- [YOUR GOAL]
With the pictures set aside, reproduce each entry precisely as it reads.

(MATERIAL FOR THIS EXERCISE)

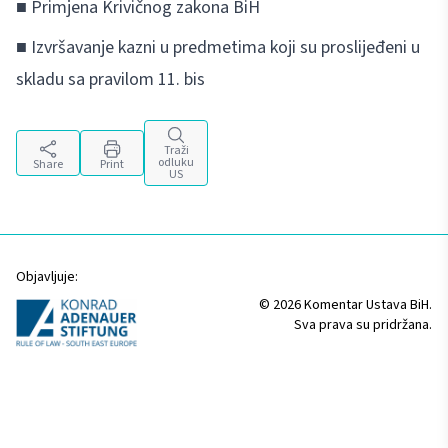
■ Primjena Krivičnog zakona BiH
■ Izvršavanje kazni u predmetima koji su proslijeđeni u
skladu sa pravilom 11. bis
Traži
odluku
Share
Print
US
Objavljuje:
© 2026 Komentar Ustava BiH.
Sva prava su pridržana.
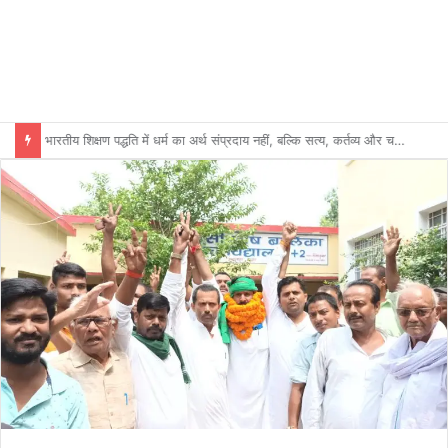
भारतीय शिक्षण पद्धति में धर्म का अर्थ संप्रदाय नहीं, बल्कि सत्य, कर्तव्य और चरित्र निर्माण है: विजय प्रकाश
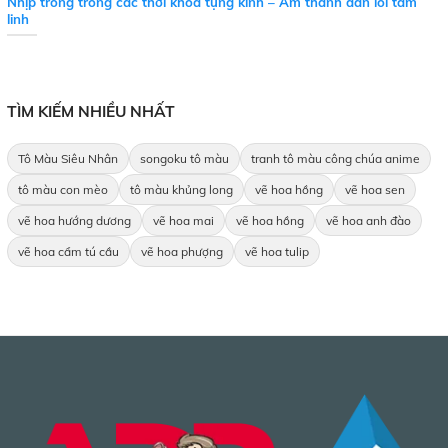
Nhịp trống trong các thời khóa tụng kinh – Âm thanh dẫn lối tâm
linh
TÌM KIẾM NHIỀU NHẤT
Tô Màu Siêu Nhân
songoku tô màu
tranh tô màu công chúa anime
tô màu con mèo
tô màu khủng long
vẽ hoa hồng
vẽ hoa sen
vẽ hoa hướng dương
vẽ hoa mai
vẽ hoa hồng
vẽ hoa anh đào
vẽ hoa cẩm tú cầu
vẽ hoa phượng
vẽ hoa tulip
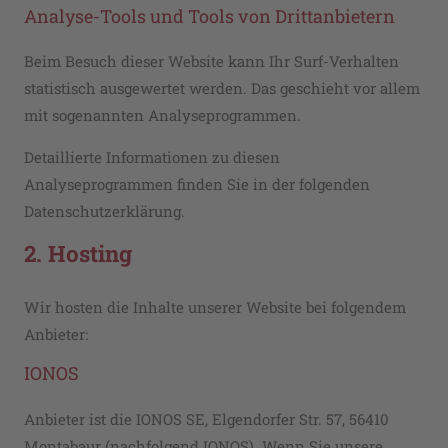
Analyse-Tools und Tools von Dritt­anbietern
Beim Besuch dieser Website kann Ihr Surf-Verhalten
statistisch ausgewertet werden. Das geschieht vor allem
mit sogenannten Analyseprogrammen.
Detaillierte Informationen zu diesen
Analyseprogrammen finden Sie in der folgenden
Datenschutzerklärung.
2. Hosting
Wir hosten die Inhalte unserer Website bei folgendem
Anbieter:
IONOS
Anbieter ist die IONOS SE, Elgendorfer Str. 57, 56410
Montabaur (nachfolgend IONOS). Wenn Sie unsere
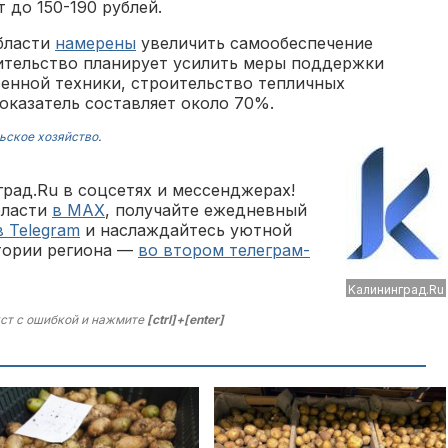
т до 150-190 рублей.
области
намерены
увеличить самообеспечение
ительство планирует усилить меры поддержки
венной техники, строительство тепличных
оказатель составляет около 70%.
ьское хозяйство
.
рад.Ru в соцсетях и мессенджерах!
бласти
в MAX
, получайте ежедневный
в Telegram
и наслаждайтесь уютной
тории региона —
во втором телеграм-
Kaлининград.Ru
ст с ошибкой и нажмите
[ctrl]+[enter]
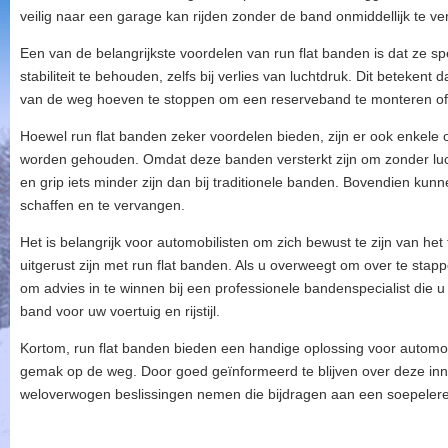
veilig naar een garage kan rijden zonder de band onmiddellijk te v
Een van de belangrijkste voordelen van run flat banden is dat ze s
stabiliteit te behouden, zelfs bij verlies van luchtdruk. Dit betekent
van de weg hoeven te stoppen om een reserveband te monteren of 
Hoewel run flat banden zeker voordelen bieden, zijn er ook enke
worden gehouden. Omdat deze banden versterkt zijn om zonder luch
en grip iets minder zijn dan bij traditionele banden. Bovendien kun
schaffen en te vervangen.
Het is belangrijk voor automobilisten om zich bewust te zijn van het 
uitgerust zijn met run flat banden. Als u overweegt om over te sta
om advies in te winnen bij een professionele bandenspecialist die u 
band voor uw voertuig en rijstijl.
Kortom, run flat banden bieden een handige oplossing voor automobi
gemak op de weg. Door goed geïnformeerd te blijven over deze in
weloverwogen beslissingen nemen die bijdragen aan een soepelere 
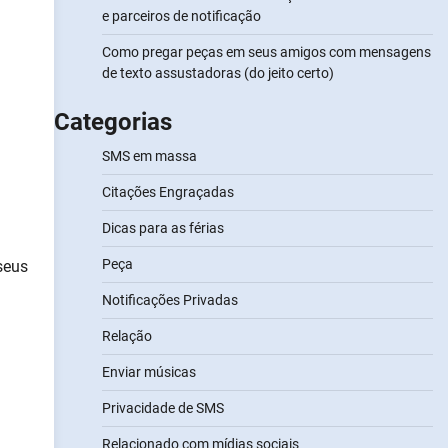
e parceiros de notificação
Como pregar peças em seus amigos com mensagens
de texto assustadoras (do jeito certo)
Categorias
SMS em massa
Citações Engraçadas
Dicas para as férias
Peça
seus
Notificações Privadas
Relação
Enviar músicas
Privacidade de SMS
Relacionado com mídias sociais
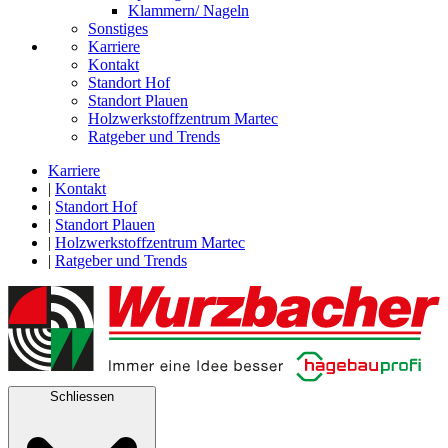
Klammern/ Nageln
Sonstiges
Karriere
Kontakt
Standort Hof
Standort Plauen
Holzwerkstoffzentrum Martec
Ratgeber und Trends
Karriere
|
Kontakt
|
Standort Hof
|
Standort Plauen
|
Holzwerkstoffzentrum Martec
|
Ratgeber und Trends
Schliessen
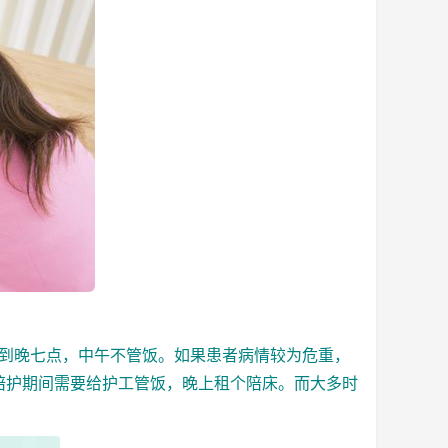
点到晚七点，中午不管饭。如果患者病情较为危重，
在陪护期间需要给护工管饭，晚上租个陪床。而大多时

(End MATERIAL FOR THIS EXERCISE)

- [OUTPUT OF THE EXERCISE]
■ Primjena Krivičnog zakona BiH
■ Izvršavanje kazni u predmetima koji su proslijeđeni u
skladu sa pravilom 11. bis
Traži
odluku
Share
Print
US
Objavljuje:
© 2026 Komentar Ustava BiH.
Sva prava su pridržana.
भारतीय शिक्षण पद्धति में धर्म का अर्थ संप्रदाय नहीं, बल्कि सत्य, कर्तव्य और चरित्र निर्माण है: विजय प्रकाश
Nhịp trống trong các thời khóa tụng kinh – Âm thanh dẫn lối tâm
linh
TÌM KIẾM NHIỀU NHẤT
Tô Màu Siêu Nhân
songoku tô màu
tranh tô màu công chúa anime
tô màu con mèo
tô màu khủng long
vẽ hoa hồng
vẽ hoa sen
vẽ hoa hướng dương
vẽ hoa mai
vẽ hoa hồng
vẽ hoa anh đào
vẽ hoa cẩm tú cầu
vẽ hoa phượng
vẽ hoa tulip
Analyse-Tools und Tools von Dritt­anbietern
Beim Besuch dieser Website kann Ihr Surf-Verhalten
statistisch ausgewertet werden. Das geschieht vor allem
mit sogenannten Analyseprogrammen.
Detaillierte Informationen zu diesen
Analyseprogrammen finden Sie in der folgenden
Datenschutzerklärung.
2. Hosting
Wir hosten die Inhalte unserer Website bei folgendem
Anbieter:
IONOS
Anbieter ist die IONOS SE, Elgendorfer Str. 57, 56410
Montabaur (nachfolgend IONOS). Wenn Sie unsere
т до 150-190 рублей.
области
намерены
увеличить самообеспечение
ительство планирует усилить меры поддержки
венной техники, строительство тепличных
оказатель составляет около 70%.
ьское хозяйство
.
рад.Ru в соцсетях и мессенджерах!
бласти
в MAX
, получайте ежедневный
в Telegram
и наслаждайтесь уютной
тории региона —
во втором телеграм-
Kaлининград.Ru
ст с ошибкой и нажмите
[ctrl]+[enter]
veilig naar een garage kan rijden zonder de band onmiddellijk te v
Een van de belangrijkste voordelen van run flat banden is dat ze s
stabiliteit te behouden, zelfs bij verlies van luchtdruk. Dit betekent
van de weg hoeven te stoppen om een reserveband te monteren of 
Hoewel run flat banden zeker voordelen bieden, zijn er ook enke
worden gehouden. Omdat deze banden versterkt zijn om zonder luch
en grip iets minder zijn dan bij traditionele banden. Bovendien kun
schaffen en te vervangen.
Het is belangrijk voor automobilisten om zich bewust te zijn van het 
uitgerust zijn met run flat banden. Als u overweegt om over te sta
om advies in te winnen bij een professionele bandenspecialist die u 
band voor uw voertuig en rijstijl.
Kortom, run flat banden bieden een handige oplossing voor automobi
gemak op de weg. Door goed geïnformeerd te blijven over deze in
weloverwogen beslissingen nemen die bijdragen aan een soepelere 
e parceiros de notificação
Como pregar peças em seus amigos com mensagens
de texto assustadoras (do jeito certo)
Categorias
SMS em massa
Citações Engraçadas
Dicas para as férias
Peça
seus
Notificações Privadas
Relação
Enviar músicas
Privacidade de SMS
Relacionado com mídias sociais
Klammern/ Nageln
Sonstiges
Karriere
Kontakt
Standort Hof
Standort Plauen
Holzwerkstoffzentrum Martec
Ratgeber und Trends
Karriere
|
Kontakt
|
Standort Hof
|
Standort Plauen
|
Holzwerkstoffzentrum Martec
|
Ratgeber und Trends
Schliessen
点到晚七点，中午不管饭。如果患者病情较为危重，
在陪护期间需要给护工管饭，晚上租个陪床。而大多时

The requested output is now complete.